Haruhi wasn’t bad at math. “It was the law that was confusing.”

She reached into her desk drawer and pulled out a laminated sheet, passing it to Haruhi. “These are Daichi’s formulas for the laws prior to the year two-thousand. Kent has several for the ones after it.”

“This looks like gibberish.”

“Then perhaps you do need a reminder course in math.”

* * *

“She said that to you?” Kyoya asked, sipping idly from his tea cup. “What an interesting teaching approach.”

“You could be a little less smug about it, you know,” Haruhi grumbled, slumping down in the chair across from him. “Why do you insist on pretending you enjoy my misery?”

“Why do you persist in believing I’m pretending?” Kyoya countered, amused. He hadn’t seen Haruhi this flustered in a while, though it did help that she was now in college and away from the Host Club _en masse,_ as they could try just about anyone’s patience.

She grimaced. “Look, you can afford to laugh about it. I can’t. Professor Mizutani is a well-respected attorney. Probably one of the best in the country, and I can’t afford to fail her class.”

“Yes, well, I do think employing vocabulary used most commonly by our manager and resident otaku Renge did not help matters any.”

Haruhi moaned. “I didn’t mean to. They were just so… they reminded me of your roles. You called yourself the cool character, but you were the glasses character and Tamaki prided himself on being the prince.”

“Those days are thankfully behind us all.”

“You don’t miss it at all?”

“Lord, no.” Kyoya set down his tea and closed his eyes. “I admit it was a business with a profit, albeit an unpredictable one due to the nature of Tamaki’s schemes or the excess number of snacks required to host a single afternoon. Still, it did forge some lasting bonds among the students.”

“Like yours with Tamaki’s?”

“If you are interested in information on him, I suggest you familiarize yourself with google. I have no interest in playing go-between for the two of you. You are both adults now. You are capable of using a phone and not involving me in the matter.”

She grimaced. “It’s just… he hasn’t spoken to me since...”

“Since you rejected him?”

“That. Yes.”

“It did take him a ridiculously long time to realize his emotions for you were not that of a father towards a daughter. Having you reject him so soundly when he was still fresh off that discovery was quite upsetting.”

“I didn’t want to hurt him,” Haruhi said, wincing. “But he was never in love with _me._ He was in love with his illusion of me.

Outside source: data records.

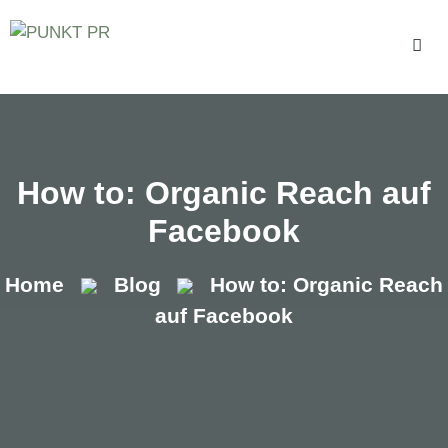
Zum
Inhalt
springen
Men
How to: Organic Reach auf
Facebook
Home
Blog
How to: Organic Reach
auf Facebook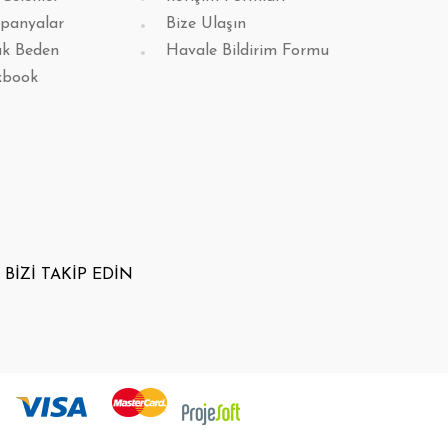
panyalar
Bize Ulaşın
k Beden
Havale Bildirim Formu
kbook
BİZİ TAKİP EDİN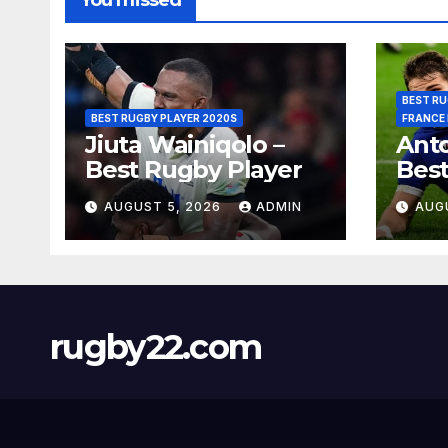
You missed
BEST RU
BEST RUGBY PLAYER 2020S
FRANCE
Jiuta Wainiqolo –
Anto
Best Rugby Player
Best
AUGUST 5, 2026
ADMIN
AUG
rugby22.com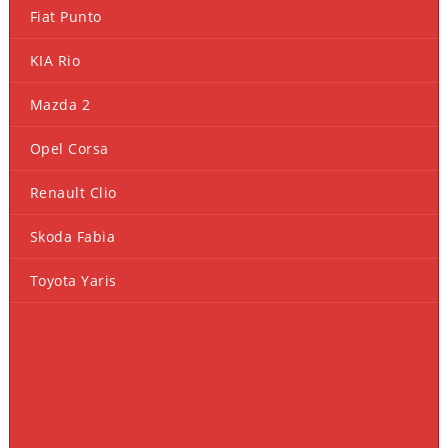
Fiat Punto
KIA Rio
Mazda 2
Opel Corsa
Renault Clio
Skoda Fabia
Toyota Yaris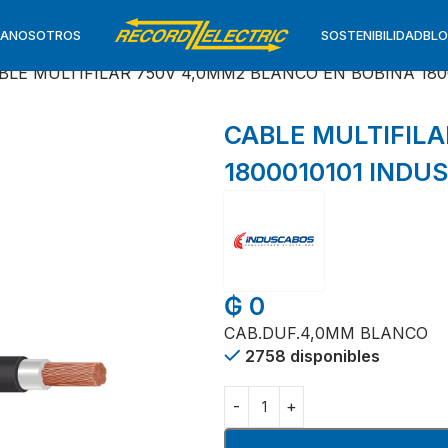
TA
NOSOTROS
SOSTENIBILIDAD
BL
BLE MULTIFILAR 750V 4,0MM2 BLANCO EN BOBINA 18
CABLE MULTIFILA
1800010101 INDU
₲
0
CAB.DUF.4,0MM BLANCO
2758 disponibles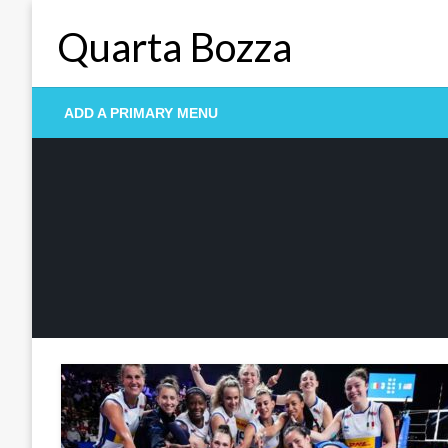
Skip
Quarta Bozza
to
content
ADD A PRIMARY MENU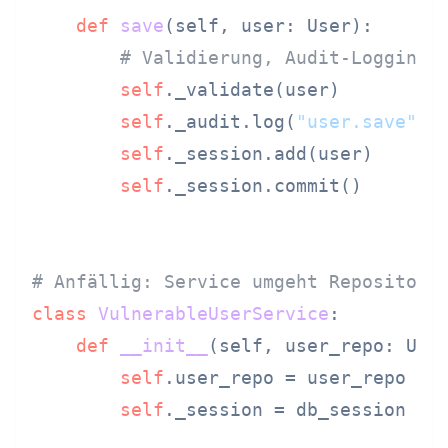
def
save
(
self, user: User
):

# Validierung, Audit-Logging
self
._validate(user)

self
._audit.log(
"user.save"
, 
self
._session.add(user)

self
._session.commit()

# Anfällig: Service umgeht Repository
class
VulnerableUserService
:

def
__init__
(
self, user_repo: Use
self
.user_repo = user_repo

self
._session = db_session  
#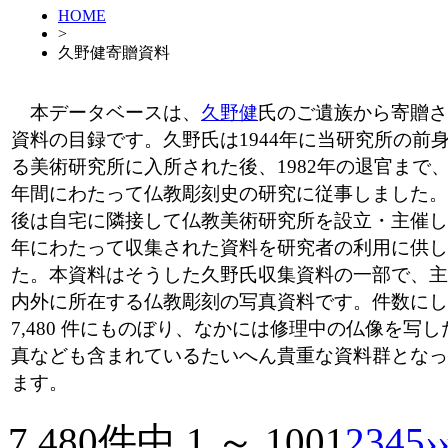
HOME
>
久野健寄贈資料
本データベースは、
久野健
氏のご遺族から寄贈さ
資料の目録です。久野氏は1944年に当研究所の前
る美術研究所に入所された後、1982年の退官まで、
年間にわたって仏教彫刻史の研究に従事しました。
後は自宅に隣接して仏教美術研究所を設立・主催し
年にわたって収集された資料を研究者の利用に供し
た。本資料はそうした久野氏収集資料の一部で、主
内外に所在する仏教彫刻の写真資料です。件数にし
7,480 件にものぼり、なかには修理中の仏像を写し
真なども含まれているたいへん貴重な資料群となっ
ます。
7,480件中 1 ～ 100
1
2
3
4
5
›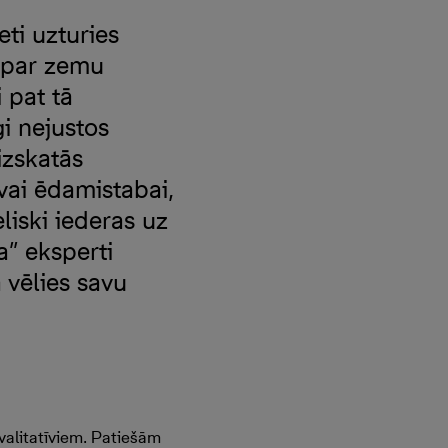
eti uzturies
ē par zemu
 pat tā
gi nejustos
izskatās
 vai ēdamistabai,
liski iederas uz
a” eksperti
 vēlies savu
 kvalitatīviem. Patiešām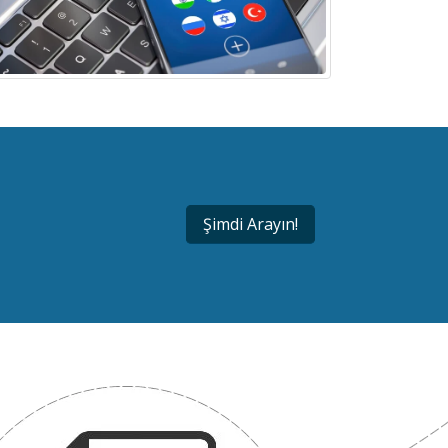
Şimdi Arayın!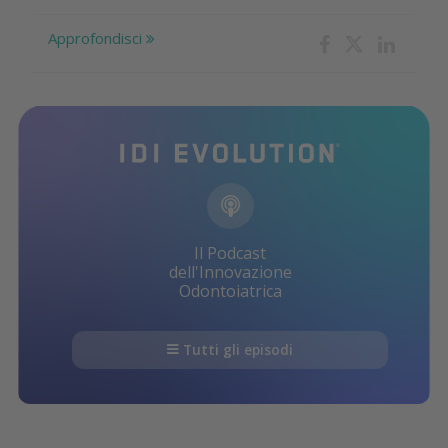
Approfondisci
Il Podcast
dell'Innovazione
Odontoiatrica
Tutti gli episodi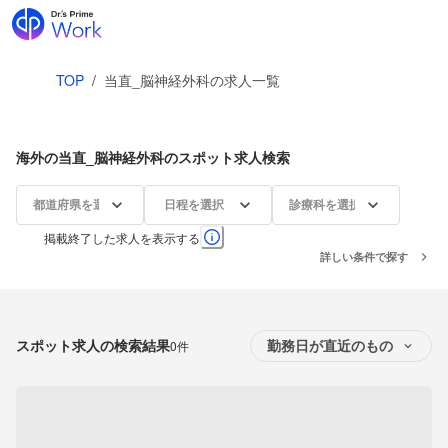
TOP
/
当直_脳神経外科の求人一覧
海外の当直_脳神経外科のスポット求人検索
都道府県を選択
日程を選択
診療科を選択
掲載終了した求人を表示する
詳しい条件で探す
スポット求人の検索結果
0件
勤務日が直近のもの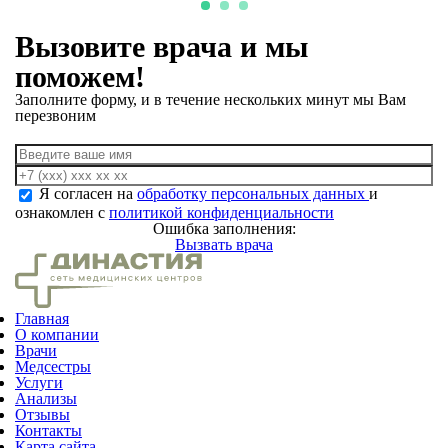
Вызовите врача и мы
поможем!
Заполните форму, и в течение нескольких минут мы Вам
перезвоним
Я согласен на
обработку персональных данных
и
ознакомлен с
политикой конфиденциальности
Ошибка заполнения:
Вызвать врача
Главная
О компании
Врачи
Медсестры
Услуги
Анализы
Отзывы
Контакты
Карта сайта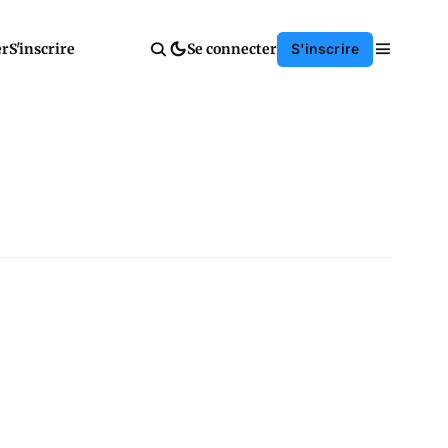
er
S'inscrire
Se connecter
S'inscrire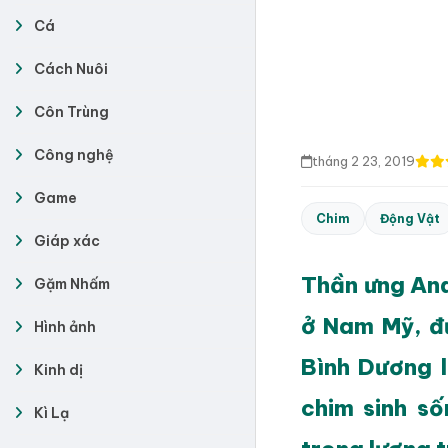
Cá
Cách Nuôi
Côn Trùng
Công nghệ
tháng 2 23, 2019
Game
Chim
Động Vật
Giáp xác
Thần ưng And
Gặm Nhấm
ở Nam Mỹ, đư
Hình ảnh
Bình Dương l
Kinh dị
chim sinh số
Kì Lạ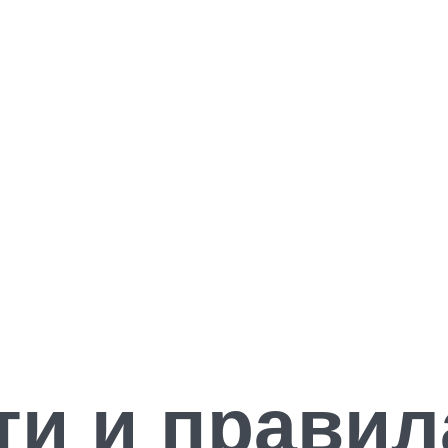
и и правил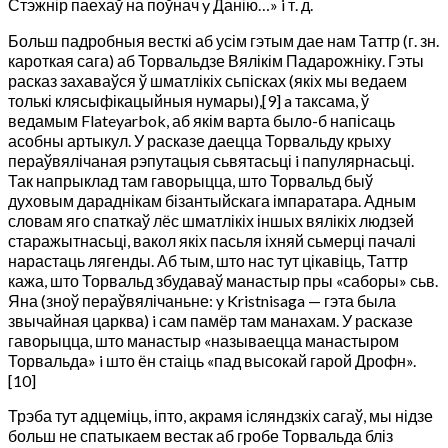
Стэжнір паехаў на поўнач y Данію…» i т. д.
Больш падробныя весткі аб усім гэтым дае нам Таттр (г. зн.
кароткая сага) аб Торвальдзе Вялікім Падарожніку. Гэты
расказ захаваўся ў шматлікіх сьпісках (якіх мы ведаем
толькі клясыфікацыйныя нумары),[9] a таксама, ў
ведамым Flateyarbok, аб якім варта было-б напісаць
асобны артыкул. У расказе даецца Торвальду крыху
пераўвялічаная рэпутацыя сьвятасьці i папулярнасьці.
Так напрыклад там гаворыцца, што Торвальд быў
духовым дараднікам бізантыйскага імпаратара. Адным
словам яго спаткаў лёс шматлікіх іншых вялікіх людзей
старажытнасьці, вакол якіх пасьля іхняй сьмерці пачалі
нарастаць лягенды. Аб тым, што нас тут цікавіць, Таттр
кажа, што Торвальд збудаваў манастыр пры «саборы» сьв.
Яна (зноў пераўвялічаньне: y Kristnisaga — гэта была
звычайная царква) i сам памёр там манахам. У расказе
гаворыцца, што манастыр «называецца манастыром
Торвальда» i што ён стаіць «пад высокай гарой Дрофн».
[10]
Трэба тут адцеміць, іпто, акрамя ісляндзкіх сагаў, мы нідзе
больш не спатыкаем вестак аб гробе Торвальда бліз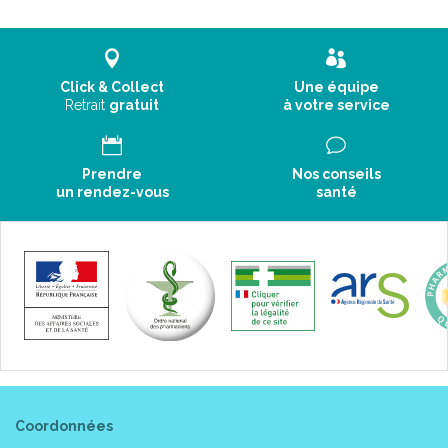
Click & Collect
Une équipe
Retrait
gratuit
à votre service
Prendre
Nos conseils
un rendez-vous
santé
Coordonnées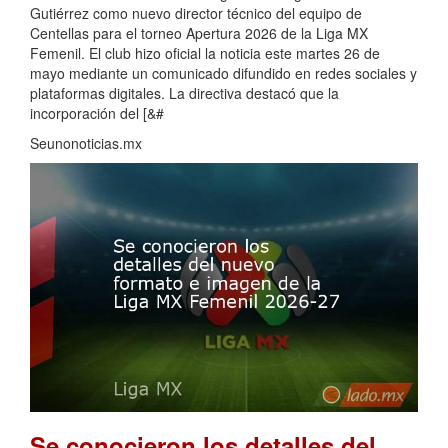
Gutiérrez como nuevo director técnico del equipo de
Centellas para el torneo Apertura 2026 de la Liga MX
Femenil. El club hizo oficial la noticia este martes 26 de
mayo mediante un comunicado difundido en redes sociales y
plataformas digitales. La directiva destacó que la
incorporación del [&#
Seunonoticias.mx
Se conocieron los detalles del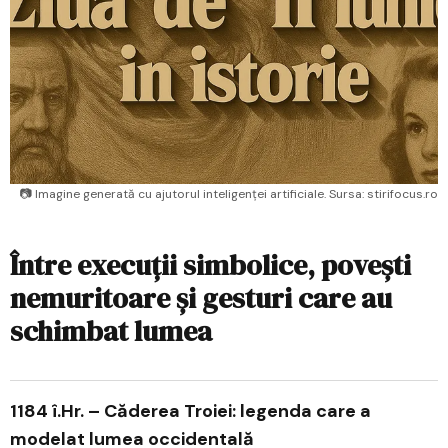
📷 Imagine generată cu ajutorul inteligenței artificiale. Sursa: stirifocus.ro
Între execuții simbolice, povești
nemuritoare și gesturi care au
schimbat lumea
1184 î.Hr. – Căderea Troiei: legenda care a
modelat lumea occidentală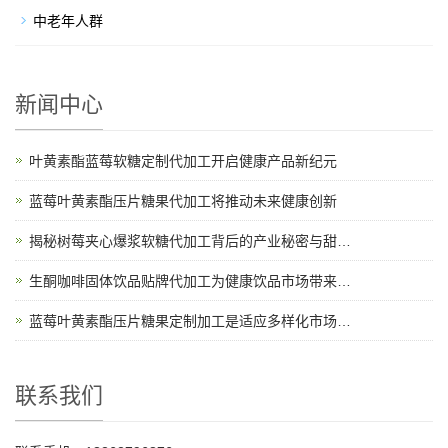
中老年人群
新闻中心
叶黄素酯蓝莓软糖定制代加工开启健康产品新纪元
蓝莓叶黄素酯压片糖果代加工将推动未来健康创新
揭秘树莓夹心爆浆软糖代加工背后的产业秘密与甜蜜故事
生酮咖啡固体饮品贴牌代加工为健康饮品市场带来新机遇
蓝莓叶黄素酯压片糖果定制加工是适应多样化市场需求的理想选择
联系我们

And I couldn’t even think of dating him knowing that, even if he was no longer trying to call himself my ‘daddy.’”

Kyoya nodded. He understood that well, perhaps better than anyone. One could not be satisfied with such a hollow facsimile. He had realized that when everything he thought he’d ever wanted came into his grasp… and he didn’t want it at all.

“Do you think I need to take a refresher course for math?”

“I doubt it.”

“Come on. Haven’t you looked all of them up by now? The professor, her son, his weird friend, even her husband?”

“I have.”

“And?”

Kyoya reached into his pocket, taking out a smaller tablet and pulling up the information on the screen. “This is the husband, in case you’re curious.”

She looked down. “Oh. That… wow. Um… He’s a genius, isn’t he?”

“It would seem so.”

“And her son?”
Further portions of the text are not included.